:: RECORDS FOR THIS TASK

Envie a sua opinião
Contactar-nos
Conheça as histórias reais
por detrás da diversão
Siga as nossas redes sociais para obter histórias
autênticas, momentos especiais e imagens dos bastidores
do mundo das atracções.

::::
:: RECORDS FOR THIS TASK

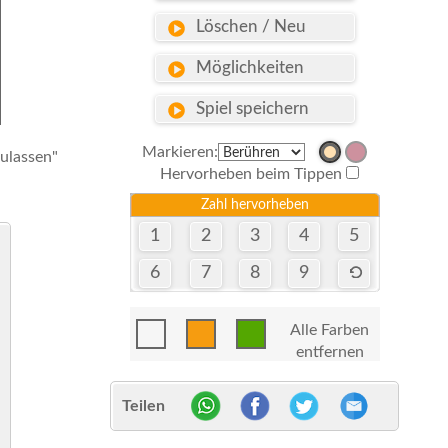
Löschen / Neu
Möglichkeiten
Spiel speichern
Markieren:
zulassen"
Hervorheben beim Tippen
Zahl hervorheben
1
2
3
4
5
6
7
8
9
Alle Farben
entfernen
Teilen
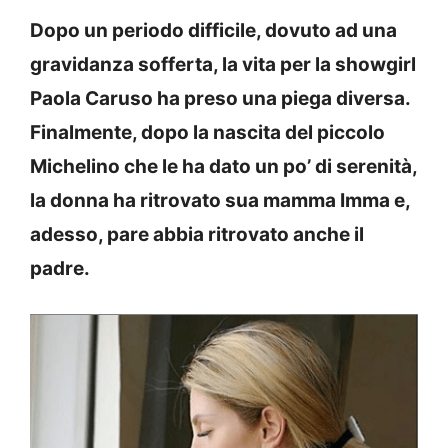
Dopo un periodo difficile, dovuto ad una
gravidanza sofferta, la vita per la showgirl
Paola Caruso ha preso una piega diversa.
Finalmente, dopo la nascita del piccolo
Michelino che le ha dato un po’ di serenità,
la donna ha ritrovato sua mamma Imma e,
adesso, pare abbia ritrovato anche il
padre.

::::

From the records above, pull every line that has the string "ritrovato" and copy it.

la donna ha ritrovato sua mamma Imma e,
adesso, pare abbia ritrovato anche il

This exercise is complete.